Ihren Ausführungen entnehme ich, dass es sich um eine „Fortsetzung des (ursprünglichen befristeten) Arbeitsverhältnisses iSd § 15 Abs. 5 TzBfG " über das vereinbarte Ende hinaus handelt.
Weiter gehe ich davon aus, dass das Arbeitsverhältnis als auf unbestimmte Zeit verlängert gilt, da die Fortsetzung des Arbeitsverhältnisses mit Wissen des Arbeitgebers erfolgt ist und dieser nicht unverzüglich widerspricht oder unverzüglich die Zweckerreichung mitteilt.

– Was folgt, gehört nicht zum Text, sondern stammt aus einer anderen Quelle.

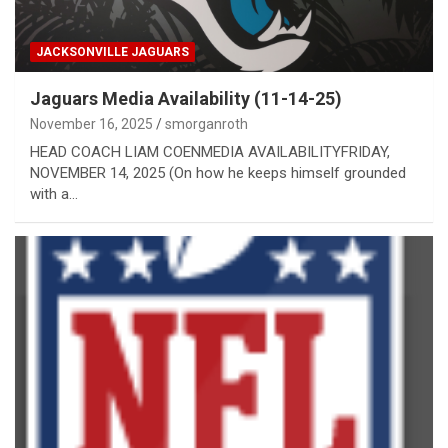
JACKSONVILLE JAGUARS
Jaguars Media Availability (11-14-25)
November 16, 2025
smorganroth
HEAD COACH LIAM COENMEDIA AVAILABILITYFRIDAY,
NOVEMBER 14, 2025 (On how he keeps himself grounded
with a…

Da der Arbeitgeber (ArbG) dann aber im obigen Sinne doch noch erklärt hat (oder dies ggf noch ausdrücklich tun wird), das Arbeitsverhältnis sei durch die Befristung beendet, ergibt sich eine Konfliktsituation, die gerichtlich zu klären ist (s. oben die Zitierung). Für diesen Fall des Auseinanderfallens des vertraglich geregelten Vertragsablaufs und der gesetzlichen Bestimmung des Endtermins ordnet Satz 3 des § 17 an, dass die Klagefrist des Satzes 1 erst mit Zugang der schriftlichen Erklärung des Arbeitgebers, das Arbeitsverhältnis sei aufgrund der Befristung beendet, beginnt.
Da eine solche hier explizit noch nicht erfolgt ist, dürfte die Frist des § 17 S. 1 TzBfG hier noch nicht begonnen haben zu laufen. Vorsorglich sollte aber, insbes. da ich nicht weiß, was genau Inhalt des heute erhaltenen Schreibens des ArbG ist, die 3 Wochenfrist ab heute (bzw. morgen) gerechnet werden und zeitnah ein auf Arbeitsrecht spezialisierter Anwalt aufgesucht werden. Dieser kann dann ggf die Klage gem § 17 S. 1 TzBfG erheben. Vor diesem Hintergrund sollte dann- ohnehin nicht ohne vorherige Absprache mit dem Anwalt - erstmal nichts unterschrieben werden.
Ich hoffe, Ihnen mit meinen Ausführungen einen ersten Überblick verschafft zu haben.
Gerne stehe ich Ihnen für eine noch umfangreichere Beratung zur Verfügung. Bitte kontaktieren Sie mich dazu über die in meinem Profil genannte Rufnummer bzw. E-Mail-Adresse.

Ich weise abschließend darauf hin, dass die Beantwortung Ihrer Frage ausschließlich auf Grundlage Ihrer Schilderung erfolgt. Die Antwort dient lediglich einer ersten rechtlichen Einschätzung, die eine persönliche und ausführliche Beratung durch einen Rechtsanwalt in den seltensten Fällen ersetzen kann. Das Weglassen oder Hinzufügen weiterer Sachverhaltsangaben kann möglicherweise zu einer anderen rechtlichen Beurteilung führen. Eine endgültige Einschätzung der Rechtslage ist nur nach umfassender Sachverhaltsermittlung möglich.
Letztlich weise ich darauf hin, dass der Umfang meiner Beratung ebenfalls durch die zwingenden gesetzlichen Vorgaben des § 4 RVG begrenzt ist.